▶ [ASSIGNMENT]: Which lines below mention "ewidencji"? Pick each one out.

▶ [RECORDS PROVIDED]:
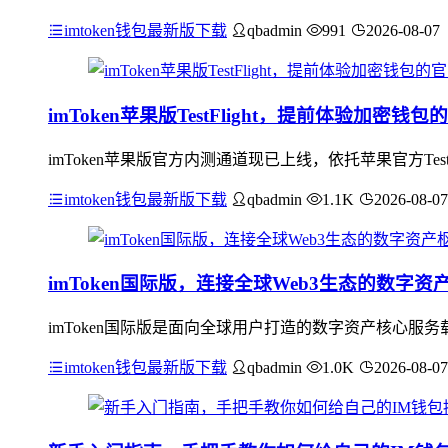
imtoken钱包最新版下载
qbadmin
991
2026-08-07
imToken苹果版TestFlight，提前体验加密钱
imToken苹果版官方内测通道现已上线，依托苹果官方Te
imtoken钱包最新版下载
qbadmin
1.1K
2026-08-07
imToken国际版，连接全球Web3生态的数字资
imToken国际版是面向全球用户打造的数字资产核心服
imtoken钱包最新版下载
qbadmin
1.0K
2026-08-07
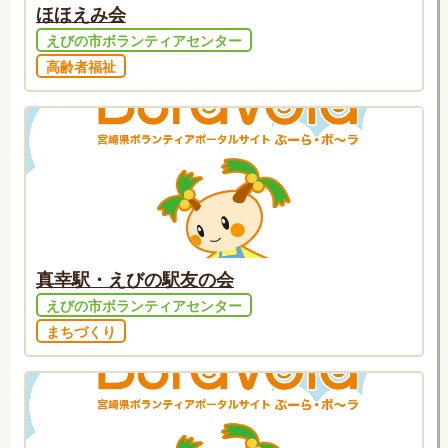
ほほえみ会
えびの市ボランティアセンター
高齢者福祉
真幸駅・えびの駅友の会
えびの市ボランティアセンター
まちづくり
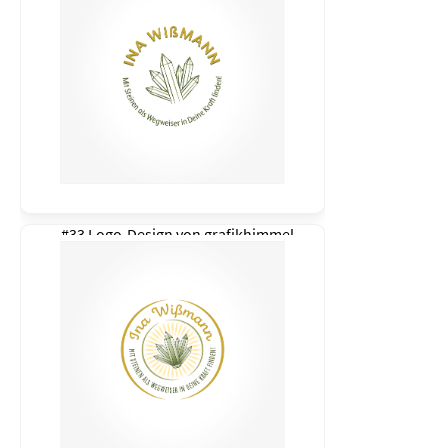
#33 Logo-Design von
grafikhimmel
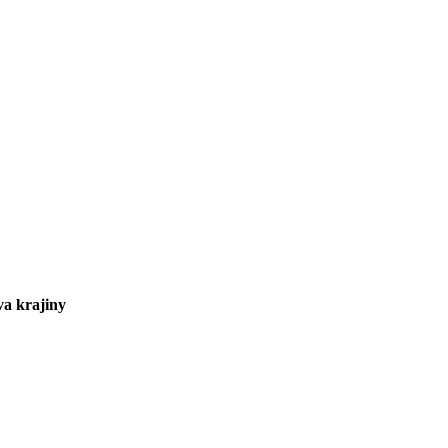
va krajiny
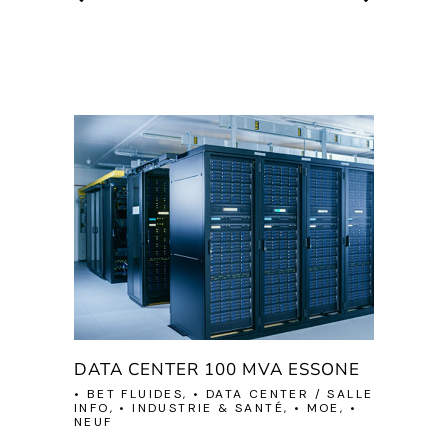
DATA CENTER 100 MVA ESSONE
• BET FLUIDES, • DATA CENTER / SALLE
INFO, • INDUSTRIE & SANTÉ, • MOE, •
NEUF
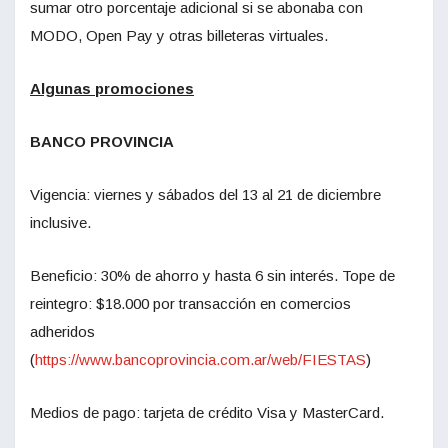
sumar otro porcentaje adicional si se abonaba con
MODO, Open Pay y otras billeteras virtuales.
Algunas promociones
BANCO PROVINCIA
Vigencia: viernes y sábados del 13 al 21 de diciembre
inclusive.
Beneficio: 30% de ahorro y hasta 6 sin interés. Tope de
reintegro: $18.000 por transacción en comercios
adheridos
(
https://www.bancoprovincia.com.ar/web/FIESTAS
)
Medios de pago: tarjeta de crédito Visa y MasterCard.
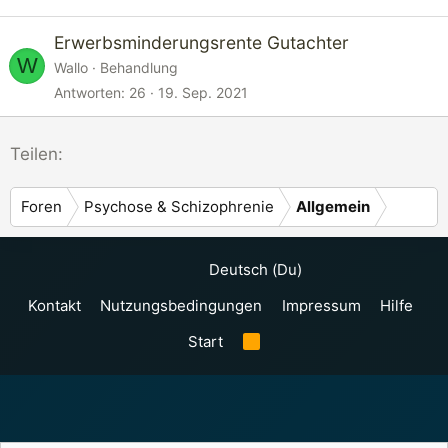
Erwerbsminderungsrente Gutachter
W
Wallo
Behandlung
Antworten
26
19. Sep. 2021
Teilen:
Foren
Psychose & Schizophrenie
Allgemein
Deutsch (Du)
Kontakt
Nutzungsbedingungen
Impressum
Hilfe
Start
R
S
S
==
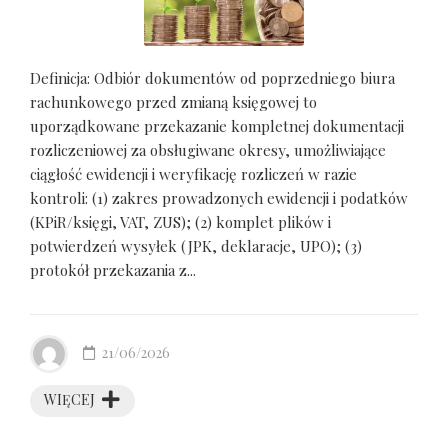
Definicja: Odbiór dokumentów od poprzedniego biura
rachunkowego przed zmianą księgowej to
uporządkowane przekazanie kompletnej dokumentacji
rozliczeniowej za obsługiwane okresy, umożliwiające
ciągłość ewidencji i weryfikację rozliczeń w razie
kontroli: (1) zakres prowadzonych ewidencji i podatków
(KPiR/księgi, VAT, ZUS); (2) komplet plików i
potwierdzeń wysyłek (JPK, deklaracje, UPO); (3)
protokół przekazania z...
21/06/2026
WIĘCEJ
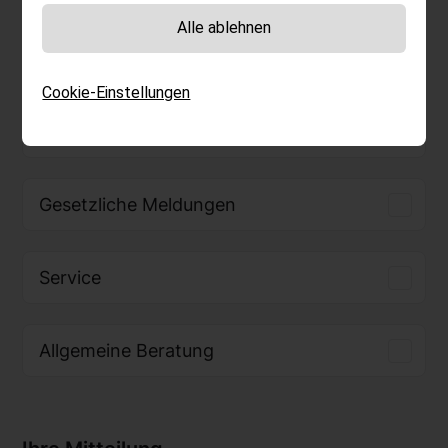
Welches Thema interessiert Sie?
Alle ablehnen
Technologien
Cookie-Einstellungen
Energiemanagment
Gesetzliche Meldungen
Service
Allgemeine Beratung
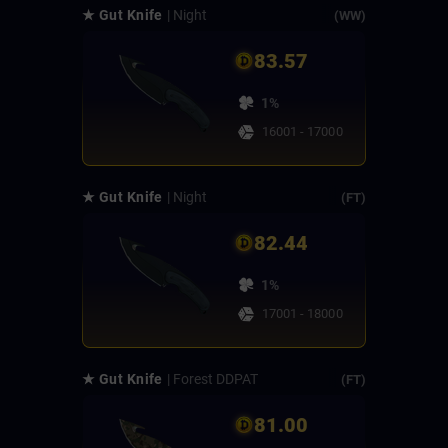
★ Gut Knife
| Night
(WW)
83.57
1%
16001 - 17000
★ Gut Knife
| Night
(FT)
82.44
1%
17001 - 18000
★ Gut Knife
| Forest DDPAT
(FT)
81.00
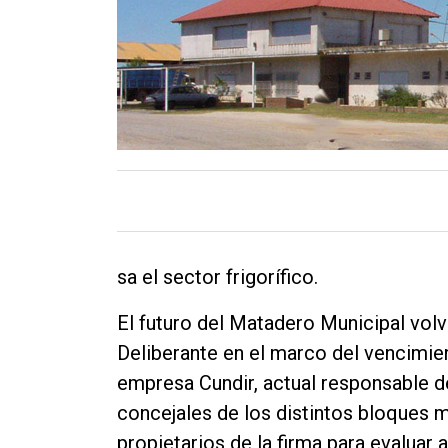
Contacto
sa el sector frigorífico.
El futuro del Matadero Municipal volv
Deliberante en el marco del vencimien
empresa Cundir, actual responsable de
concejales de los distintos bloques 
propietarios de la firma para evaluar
--
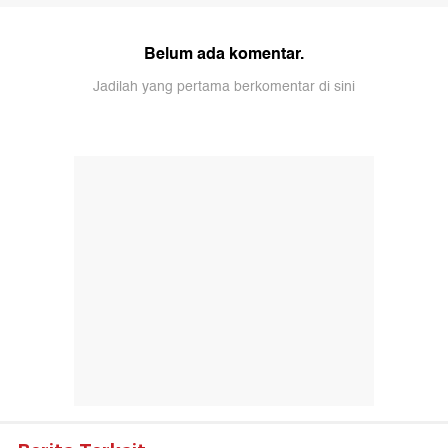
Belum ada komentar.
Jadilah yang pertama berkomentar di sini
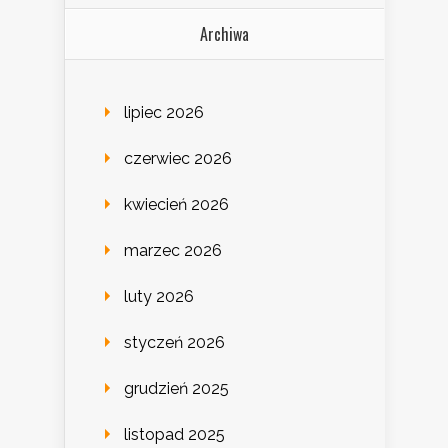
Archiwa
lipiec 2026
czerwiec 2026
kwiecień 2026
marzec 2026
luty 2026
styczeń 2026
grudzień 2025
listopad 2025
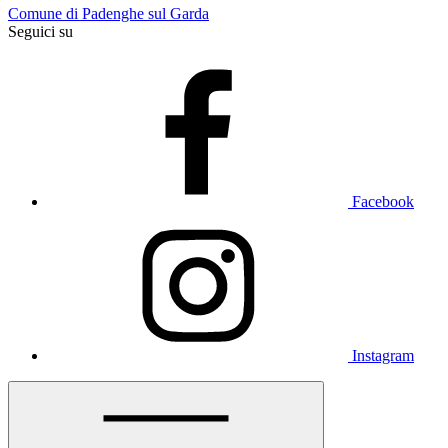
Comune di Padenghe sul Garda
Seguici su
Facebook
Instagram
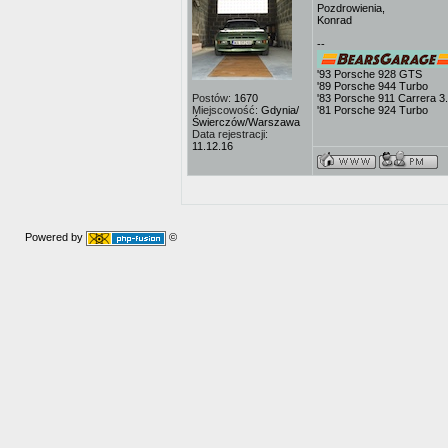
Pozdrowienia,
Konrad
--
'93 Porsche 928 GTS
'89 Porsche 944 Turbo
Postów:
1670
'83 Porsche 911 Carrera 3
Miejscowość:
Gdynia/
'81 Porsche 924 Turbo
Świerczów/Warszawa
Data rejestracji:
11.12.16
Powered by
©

▶ [EXPECTED ANSWER]:
ciągłość ewidencji i weryfikację rozliczeń w razie
kontroli: (1) zakres prowadzonych ewidencji i podatków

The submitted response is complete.